We found section 30, parked the car, oriented ourselves with the map, picked what looked to be the best starting point, and began looking. Unfortunately, section 30 is one of the few areas at Fairmount where all the markers are flush with the ground. Mud, leaves and mowed grass had accumulated on many of the markers, making them hard to read. Others were so worn down, the inscriptions were illegible. We must have poked around for close to an hour with no luck. I finally called off the hunt because we had plans to go up into the mountains and were running behind schedule.

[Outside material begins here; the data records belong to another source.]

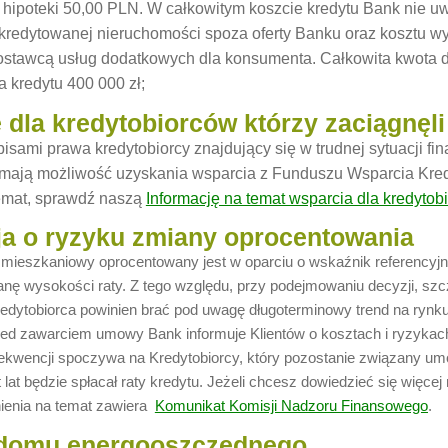
 hipoteki 50,00 PLN. W całkowitym koszcie kredytu Bank nie u
kredytowanej nieruchomości spoza oferty Banku oraz kosztu w
dostawcą usług dodatkowych dla konsumenta. Całkowita kwota 
 kredytu 400 000 zł;
 dla kredytobiorców którzy zaciągnęl
isami prawa kredytobiorcy znajdujący się w trudnej sytuacji fin
mają możliwość uzyskania wsparcia z Funduszu Wsparcia Kredy
temat, sprawdź naszą
Informację na temat wsparcia dla kredytob
ja o ryzyku zmiany oprocentowania
mieszkaniowy oprocentowany jest w oparciu o wskaźnik referency
ę wysokości raty. Z tego względu, przy podejmowaniu decyzji, szcz
edytobiorca powinien brać pod uwagę długoterminowy trend na rynku,
zed zawarciem umowy Bank informuje Klientów o kosztach i ryzykac
nsekwencji spoczywa na Kredytobiorcy, który pozostanie związany umo
ąt lat będzie spłacał raty kredytu. Jeżeli chcesz dowiedzieć się więc
ienia na temat zawiera
Komunikat Komisji Nadzoru Finansowego
.
domu energooszczędnego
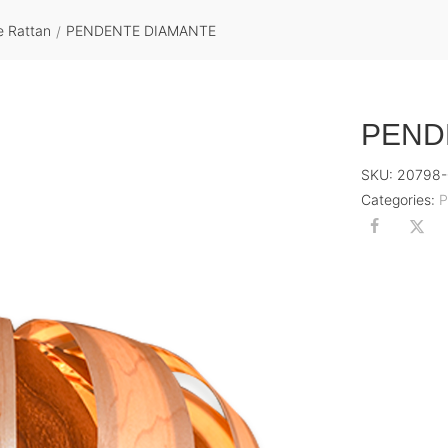
 Rattan
PENDENTE DIAMANTE
/
PEND
SKU:
20798-
Categories:
P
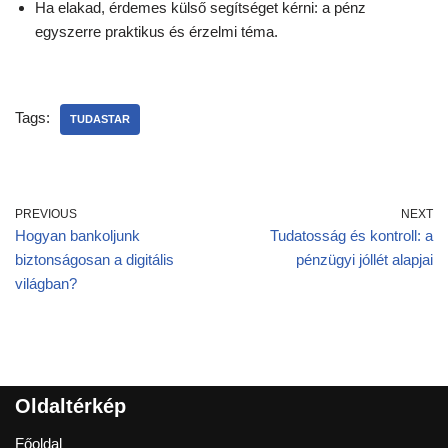
Ha elakad, érdemes külső segítséget kérni: a pénz
egyszerre praktikus és érzelmi téma.
Tags:
TUDASTAR
PREVIOUS
NEXT
Hogyan bankoljunk
Tudatosság és kontroll: a
biztonságosan a digitális
pénzügyi jóllét alapjai
világban?
Oldaltérkép
Főoldal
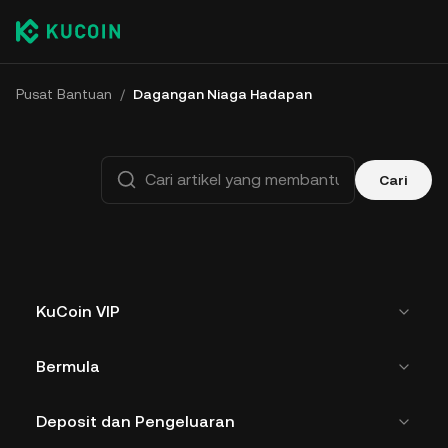
Pusat Bantuan
/
Dagangan Niaga Hadapan
Cari
KuCoin VIP
Bermula
Deposit dan Pengeluaran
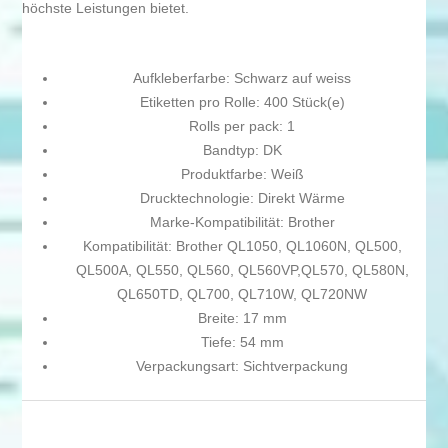
höchste Leistungen bietet.
Aufkleberfarbe: Schwarz auf weiss
Etiketten pro Rolle: 400 Stück(e)
Rolls per pack: 1
Bandtyp: DK
Produktfarbe: Weiß
Drucktechnologie: Direkt Wärme
Marke-Kompatibilität: Brother
Kompatibilität: Brother QL1050, QL1060N, QL500,
QL500A, QL550, QL560, QL560VP,QL570, QL580N,
QL650TD, QL700, QL710W, QL720NW
Breite: 17 mm
Tiefe: 54 mm
Verpackungsart: Sichtverpackung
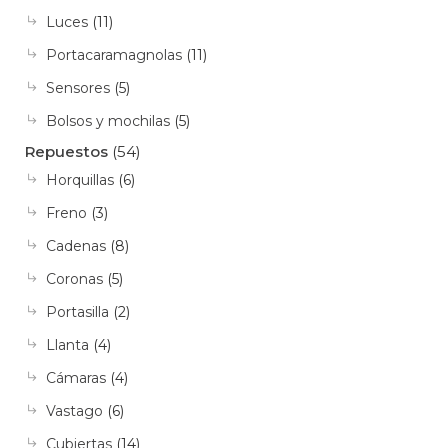
Luces
(11)
Portacaramagnolas
(11)
Sensores
(5)
Bolsos y mochilas
(5)
Repuestos
(54)
Horquillas
(6)
Freno
(3)
Cadenas
(8)
Coronas
(5)
Portasilla
(2)
Llanta
(4)
Cámaras
(4)
Vastago
(6)
Cubiertas
(14)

I was very disappointed not to find my grandparents' resting place and chalked up our failure to either not looking in the right spot, or not being able to read the inscriptions.
That evening, Richard called my mother to check in and told her about our unsuccessful effort in locating her parents. She thanked him for trying and said she wasn't surprised we couldn't locate them. Keep that statement in mind, as I will come back to it.
Because the lady at the cemetery, Diana, was so nice and helpful, when we returned home I emailed her to thank her for her time and consideration. I also told her how we had tried and failed to find my grandparents. I wasn't fishing for anything, just making a comment, but Diana emailed back to say if I would give her the information, she would look them up herself and take photos for me. The next day, here comes another email from Denver, but instead of the pictures I was expecting, Diana tells me that according to the plot cards, there are no markers on the graves. Not willing to take the information on the plot cards at face value, she went out to the section and looked. Unlike us, she knew exactly where to look. Like us, she came up with zilch. My grandparents are lying in unmarked graves.
This news completely poleaxed me and left me with so many questions. The biggest one being, Who is this woman I call my mother?
My mom never did anything without doing it right and proper, and this concept was drilled into me from the time I was a little girl. With that in mind, how could she have allowed such a thing? I can only surmise that a lack of funds at the time prevented the purchase of markers. I'd like to think that she planned to rectify this --- money certainly wasn't an issue in later years --- but I guess life and time and distance --- for my parents eventually moved away --- caused this matter to drop to the very bottom of the "to do" list, until it dropped off completely and was forgotten.
So this brings me back to her statement about not being surprised that we couldn't find the graves. If she knows there are no markers, why didn't she say something? Or was she too embarrassed to admit to this awful oversight? I nonchalantly brought the topic up a second time when I visited with her after our return home, giving her a chance to 'fess up, but she repeated to me what she said to Richard on the phone. He thinks I should just flat out tell her what I know, but I'm afraid no matter how carefully I word it, she will feel I've backed her into a corner and will get defensive. Believe me, nothing good can come of making an old lady defensive. And then there's this angle to consider, too: what if markers were ordered all those years ago and the order got lost? This seems unlikely, but if true, how does one go about fixing this 64 years late? Worse, it means my mother never called to inquire if the markers had arrived, or even bothered to go to the cemetery to see them and make sure the inscriptions were correct.
It makes me sad that my grandparents were buried and seemingly forgotten, like a couple of unknown transients. Richard has promised me that when the time comes to take my mother on her last trip to Denver, that we will order markers to be placed on her parents' graves. It is only right and proper.